* Exercise *
Give the number of lines in the records below that contain the word "kherwitage". State only that number.

◆ ◆ ◆ ◆ ◆

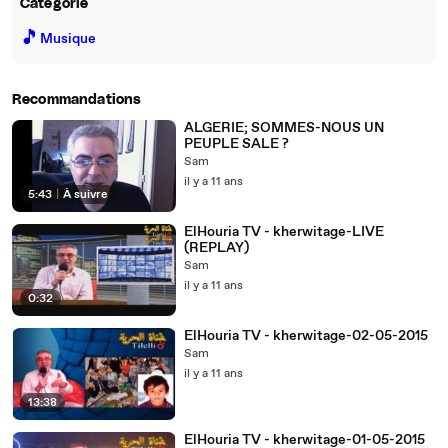
Catégorie
🎵
Musique
Recommandations
ALGERIE; SOMMES-NOUS UN
PEUPLE SALE ?
Sam
il y a 11 ans
5:43
|
À suivre
ElHouria TV - kherwitage-LIVE
(REPLAY)
Sam
il y a 11 ans
0:32
ElHouria TV - kherwitage-02-05-2015
Sam
il y a 11 ans
13:38
ElHouria TV - kherwitage-01-05-2015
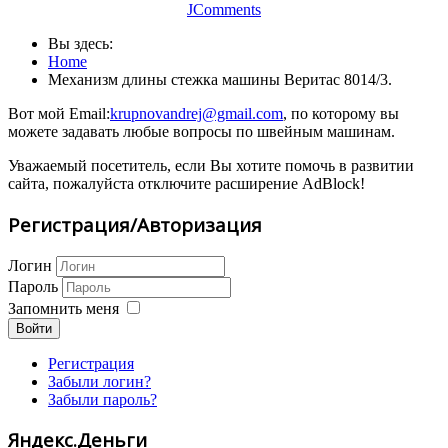
JComments
Вы здесь:
Home
Механизм длины стежка машины Веритас 8014/3.
Вот мой Email:
krupnovandrej@gmail.com
, по которому вы
можете задавать любые вопросы по швейным машинам.
Уважаемый посетитель, если Вы хотите помочь в развитии
сайта, пожалуйста отключите расширение AdBlock!
Регистрация/Авторизация
Логин
Пароль
Запомнить меня
Войти
Регистрация
Забыли логин?
Забыли пароль?
Яндекс.Деньги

◆ ◆ ◆ ◆ ◆

* Completed exercise *
3